The need for a ‘Conservative Party’ voiced by C. Rajagopalachari — popularly known as Rajaji and one of the top five Independent era Congress leaders who later turned a bitter critic of Pandit Jawaharlal Nehru since the mid-1950s’ — eventually became a reality with the launch of the ‘Swatantra’ party in June 1959 in Madras, now Chennai. “His clash with Nehru was now formalised,” writes Rajaji’s biographer and well known historian Rajmohan Gandhi in Rajaji: A Life. At 80, Rajaji had “decided to challenge Jawaharlal”, along with like-minded leaders like N.G. Ranga and Minoo Masani. The stinging phrase, “permit-license-quota raj” coined by Rajaji, often alluded to by him as the first proposition of a sustained critique of Congress party’s socialistic policies, “would become central to Indian political debate for the rest of the century,” writes Rajmohan Gandhi.
Three years prior to that, in 1956, Rajaji had already blessed the launch of the Swarajya magazine by the hand of veteran journalist Khasa Subba Rao. The English weekly was Rajaji’s main vehicle of communication, leading from the front with his own popular ‘Dear Reader’ column. While the weekly folded up in 1980, Swarajya , over three decades later, is now all set for a re-launch, aiming to give the voice of Mahatma Gandhi’s ‘conscience keeper’ a younger, robustly liberal, right-of-centre tone. Writer-author Sandipan Deb , an IIT-IIM graduate who has shifted to journalism since 1990, now Editorial Director of this new Swarajya makeover venture, in an hour-long interview given to M.R. Venkatesh of The Hindu in New Delhi recently, spoke on a wide range of issues that binds their hope of being a “big tent for liberal right-of-centre discourse” in India’s new millennium.
Sandipan, you are on the verge of re-launching a magazine that was known to be Right-of-Centre and Conservative, but in a totally different era from the mid-1950s. How do you see this at a time when Hindu nationalist forces are on the rise, rather, ‘Right’ in the age of ‘Hindutva’?
First of all, you used the term ‘Conservative’. That term has many meanings.

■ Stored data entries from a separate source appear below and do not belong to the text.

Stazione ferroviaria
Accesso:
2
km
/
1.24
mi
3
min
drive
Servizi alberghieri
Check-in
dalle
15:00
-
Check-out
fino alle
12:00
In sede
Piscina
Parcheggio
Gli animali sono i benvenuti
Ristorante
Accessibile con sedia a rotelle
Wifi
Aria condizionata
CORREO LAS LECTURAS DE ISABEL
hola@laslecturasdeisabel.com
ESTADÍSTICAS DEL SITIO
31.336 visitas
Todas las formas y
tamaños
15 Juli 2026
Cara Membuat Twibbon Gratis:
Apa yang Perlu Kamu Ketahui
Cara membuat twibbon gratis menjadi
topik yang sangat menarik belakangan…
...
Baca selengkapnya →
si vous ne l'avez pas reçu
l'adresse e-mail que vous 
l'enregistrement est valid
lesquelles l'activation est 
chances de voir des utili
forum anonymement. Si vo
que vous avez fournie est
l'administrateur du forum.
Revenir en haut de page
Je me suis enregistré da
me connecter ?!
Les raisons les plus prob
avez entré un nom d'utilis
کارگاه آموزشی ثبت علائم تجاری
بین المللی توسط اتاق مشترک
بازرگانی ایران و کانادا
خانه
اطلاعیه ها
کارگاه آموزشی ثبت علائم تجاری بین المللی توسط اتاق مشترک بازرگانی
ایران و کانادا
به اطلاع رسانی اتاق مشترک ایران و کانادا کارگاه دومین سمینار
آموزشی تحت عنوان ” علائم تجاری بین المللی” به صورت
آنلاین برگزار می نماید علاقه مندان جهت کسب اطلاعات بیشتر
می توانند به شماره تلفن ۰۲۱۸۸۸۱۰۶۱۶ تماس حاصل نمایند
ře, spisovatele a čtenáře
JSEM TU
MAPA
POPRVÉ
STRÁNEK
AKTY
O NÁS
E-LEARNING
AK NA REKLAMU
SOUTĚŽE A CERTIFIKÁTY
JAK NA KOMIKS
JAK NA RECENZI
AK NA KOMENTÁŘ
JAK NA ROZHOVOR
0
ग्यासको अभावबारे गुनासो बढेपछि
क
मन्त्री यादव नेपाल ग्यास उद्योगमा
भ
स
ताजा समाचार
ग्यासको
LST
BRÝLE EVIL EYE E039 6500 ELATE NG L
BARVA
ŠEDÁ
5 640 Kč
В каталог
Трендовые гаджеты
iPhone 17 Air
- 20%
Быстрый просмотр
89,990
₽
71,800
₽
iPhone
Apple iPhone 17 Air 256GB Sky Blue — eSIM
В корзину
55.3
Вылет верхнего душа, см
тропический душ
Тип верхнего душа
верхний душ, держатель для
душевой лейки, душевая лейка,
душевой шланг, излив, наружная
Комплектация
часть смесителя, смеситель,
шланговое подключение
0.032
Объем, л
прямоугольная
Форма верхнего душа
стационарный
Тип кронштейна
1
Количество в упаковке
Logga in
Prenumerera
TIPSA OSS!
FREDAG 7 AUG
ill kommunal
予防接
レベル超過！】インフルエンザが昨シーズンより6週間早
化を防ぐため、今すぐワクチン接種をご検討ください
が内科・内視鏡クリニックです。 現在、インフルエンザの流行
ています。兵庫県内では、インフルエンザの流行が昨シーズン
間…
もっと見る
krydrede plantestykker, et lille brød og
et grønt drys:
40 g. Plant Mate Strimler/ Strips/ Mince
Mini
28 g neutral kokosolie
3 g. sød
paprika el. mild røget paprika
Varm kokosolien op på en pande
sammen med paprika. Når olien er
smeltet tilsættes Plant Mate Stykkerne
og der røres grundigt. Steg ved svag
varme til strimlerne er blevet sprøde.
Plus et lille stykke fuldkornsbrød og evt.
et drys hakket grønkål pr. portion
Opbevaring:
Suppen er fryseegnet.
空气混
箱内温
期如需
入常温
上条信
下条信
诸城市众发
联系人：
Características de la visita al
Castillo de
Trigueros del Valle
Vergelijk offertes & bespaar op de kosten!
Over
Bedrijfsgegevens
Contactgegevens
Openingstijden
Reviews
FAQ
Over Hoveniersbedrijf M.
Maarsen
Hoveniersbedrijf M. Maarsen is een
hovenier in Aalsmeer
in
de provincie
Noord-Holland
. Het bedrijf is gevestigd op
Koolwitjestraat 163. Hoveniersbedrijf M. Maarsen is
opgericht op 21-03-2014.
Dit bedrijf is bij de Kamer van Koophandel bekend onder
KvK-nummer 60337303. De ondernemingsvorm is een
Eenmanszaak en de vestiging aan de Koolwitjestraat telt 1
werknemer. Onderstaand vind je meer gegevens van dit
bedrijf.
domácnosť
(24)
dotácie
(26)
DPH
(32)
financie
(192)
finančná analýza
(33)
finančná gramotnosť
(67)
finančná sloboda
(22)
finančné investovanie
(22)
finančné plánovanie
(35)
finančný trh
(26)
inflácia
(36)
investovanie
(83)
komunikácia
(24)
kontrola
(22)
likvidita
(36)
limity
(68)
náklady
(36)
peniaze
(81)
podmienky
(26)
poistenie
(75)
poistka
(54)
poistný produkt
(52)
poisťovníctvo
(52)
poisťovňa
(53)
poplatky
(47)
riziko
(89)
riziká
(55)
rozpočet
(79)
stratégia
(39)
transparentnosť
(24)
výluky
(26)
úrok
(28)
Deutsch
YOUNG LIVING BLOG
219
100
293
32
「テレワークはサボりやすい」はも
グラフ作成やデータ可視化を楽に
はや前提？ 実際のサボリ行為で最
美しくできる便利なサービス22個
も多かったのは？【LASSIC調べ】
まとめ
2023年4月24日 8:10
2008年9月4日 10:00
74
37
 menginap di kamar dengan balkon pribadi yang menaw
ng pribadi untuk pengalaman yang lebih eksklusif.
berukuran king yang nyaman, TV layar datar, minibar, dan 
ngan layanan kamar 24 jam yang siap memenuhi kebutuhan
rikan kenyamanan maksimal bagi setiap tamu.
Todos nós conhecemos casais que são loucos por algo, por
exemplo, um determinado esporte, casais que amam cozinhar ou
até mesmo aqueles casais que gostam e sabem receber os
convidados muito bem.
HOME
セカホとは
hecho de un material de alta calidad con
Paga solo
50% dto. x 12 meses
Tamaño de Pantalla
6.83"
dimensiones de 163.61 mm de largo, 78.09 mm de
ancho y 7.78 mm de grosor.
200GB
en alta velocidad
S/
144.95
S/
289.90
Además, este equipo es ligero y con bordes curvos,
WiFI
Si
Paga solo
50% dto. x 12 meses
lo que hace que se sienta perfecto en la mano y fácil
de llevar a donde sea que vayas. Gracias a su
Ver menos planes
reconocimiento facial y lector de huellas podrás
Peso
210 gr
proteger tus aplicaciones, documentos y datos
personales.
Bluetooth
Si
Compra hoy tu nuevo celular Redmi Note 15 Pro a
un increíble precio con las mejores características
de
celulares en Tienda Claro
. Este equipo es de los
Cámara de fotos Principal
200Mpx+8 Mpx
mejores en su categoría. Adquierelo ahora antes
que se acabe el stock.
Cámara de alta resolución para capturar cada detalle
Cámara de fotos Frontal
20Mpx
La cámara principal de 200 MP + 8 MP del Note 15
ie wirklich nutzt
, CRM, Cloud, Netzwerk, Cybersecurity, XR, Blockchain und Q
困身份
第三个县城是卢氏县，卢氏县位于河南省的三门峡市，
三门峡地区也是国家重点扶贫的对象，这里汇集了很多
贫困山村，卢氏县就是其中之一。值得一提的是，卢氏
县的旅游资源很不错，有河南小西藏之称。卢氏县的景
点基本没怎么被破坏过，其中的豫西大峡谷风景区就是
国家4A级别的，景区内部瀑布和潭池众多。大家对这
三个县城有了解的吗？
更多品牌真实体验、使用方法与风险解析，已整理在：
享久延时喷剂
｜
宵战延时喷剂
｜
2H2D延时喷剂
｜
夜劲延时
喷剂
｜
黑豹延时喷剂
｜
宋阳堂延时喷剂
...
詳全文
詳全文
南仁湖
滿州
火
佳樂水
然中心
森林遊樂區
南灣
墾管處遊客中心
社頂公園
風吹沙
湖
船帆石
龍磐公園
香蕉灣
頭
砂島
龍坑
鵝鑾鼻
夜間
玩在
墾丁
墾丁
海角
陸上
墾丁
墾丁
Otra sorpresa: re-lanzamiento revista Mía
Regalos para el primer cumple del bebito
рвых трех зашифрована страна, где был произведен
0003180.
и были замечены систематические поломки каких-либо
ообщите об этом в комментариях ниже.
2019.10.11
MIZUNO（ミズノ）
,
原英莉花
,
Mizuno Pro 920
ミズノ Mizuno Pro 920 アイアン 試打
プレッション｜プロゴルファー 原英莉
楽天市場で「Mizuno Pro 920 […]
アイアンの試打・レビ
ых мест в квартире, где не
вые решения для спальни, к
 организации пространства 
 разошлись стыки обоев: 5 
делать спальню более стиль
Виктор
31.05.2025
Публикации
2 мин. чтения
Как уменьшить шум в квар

When you use the term conservative, there are all sorts of connotations about social issues, gender equality, etc. So I would rather use the word ‘classical liberal’ than ‘conservative’; because we are for — and also Rajaji stood for — individual freedom, human rights, gender equality, freedom of expression, etc., which are not usually associated with the term ‘conservative’; we are in fact Right-wing liberals. We will support gay rights for example. In all walks of life, we will support gender equality. We are against mixing of religion with politics. We are for secularism, but a certain sort of secularism which is not aimed at creating only vote-banks.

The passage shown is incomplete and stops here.